CISG, CIF, risk, Hague Rules, Carriage of Goods by Sea
Extract 1 : Part-A
Extract 2 : Part-B
Part-A
We shall approach this question exactly as it is laid out, in essence in a chronological order, but with the exception of the situation with the end buyer, the Fruitfare Company, whose position here and its effect on the contract shall be dealt with last of all. A CIF contract is of course a cost, insurance and freight contract where the seller undertakes to ship the goods of the description contained in the contract, to procure a contract of carriage, to arrange insurance, to make an invoice for the buyer which will debit and credit him for the costs involved and to tender the aforesaid documents in a manner agreed between the parties.
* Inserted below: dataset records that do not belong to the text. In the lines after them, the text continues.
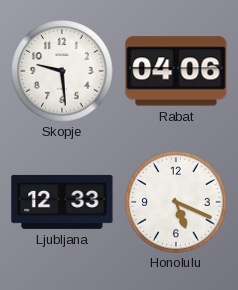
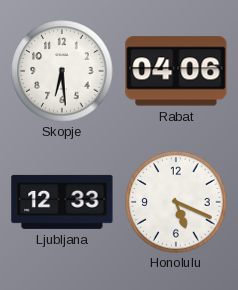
Skopje: 9:29 -> 6:29
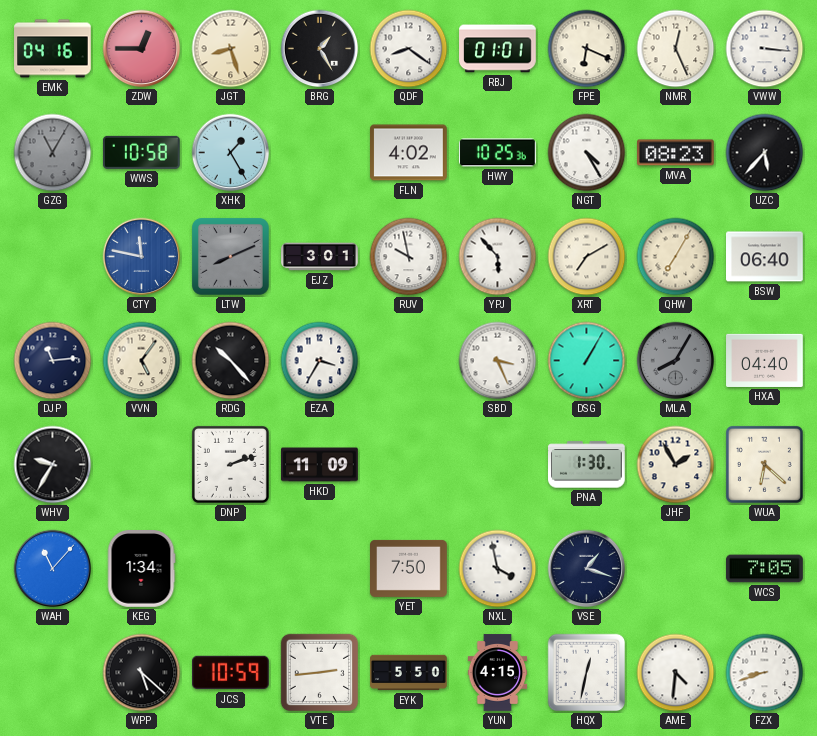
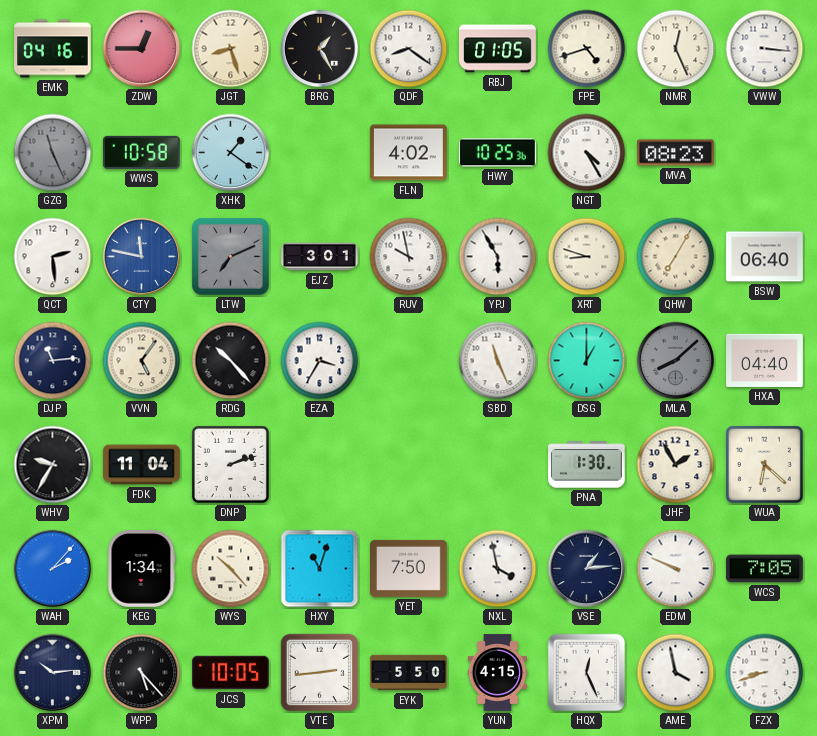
RBJ: 01:01 -> 01:05
FPE: 6:19 -> 4:42
GZG: 11:05 -> 11:26
XHK: 1:25 -> 1:21
UZC: 5:37 -> none
QCT: none -> 2:29
LTW: 8:11 -> 7:11
YPJ: 5:53 -> 5:55
XRT: 7:10 -> 8:48
SBD: 3:26 -> 11:26
DSG: 1:05 -> 1:00
MLA: 8:05 -> 8:08
FDK: none -> 11:04
HKD: 11:09 -> none
WAH: 11:07 -> 2:07
WYS: none -> 10:23
HXY: none -> 11:03
VSE: 1:18 -> 1:14
EDM: none -> 9:49
XPM: none -> 10:14
WPP: 5:22 -> 5:23
JCS: 10:59 -> 10:05
HQX: 12:32 -> 12:26
AME: 4:31 -> 3:58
It can be seen that the seller here, Sunshine products, has attempted to fulfil its obligations, (with the exception of insurance which is not mentioned), thus, the goods were put on board the ship, and the relevant documents were tendered to Imports UK on the 10th and 23rd of May.
The buyer, whom we are advising, Imports UK, ordinarily undertakes, amongst other duties, to receive the goods and the documents, provide instructions on the time and place of delivery, and to bear all the risks of the goods from the time when they have effectively passed the ships rail at the port of shipment. Thus the seller's responsibility for the goods ends when he delivers them to the agreed port and places them on board ship. Contrary to the rules set out under the Sales of Goods Act section 20 (1) of the Sales of Goods Act 1979, risk will not ordinarily pass with property here. Even though under CIF contracts property is presumed to pass at the intention of the parties,1 the usual custom in CIF contracts is not for the property to pass in the documents have been passed in exchange for payment of the price, as per the case of Mitsui and Co Ltd v Flota MercanteGrancolumbiana SA.2 Thus in essence, as Schmittoff points out 3even though the buyers are responsible for the payment of the freight and the marine insurance premium, the goods travel at the buyer's risk. (This is even though the property in the goods passes at the time that the bill of lading is delivered. 4)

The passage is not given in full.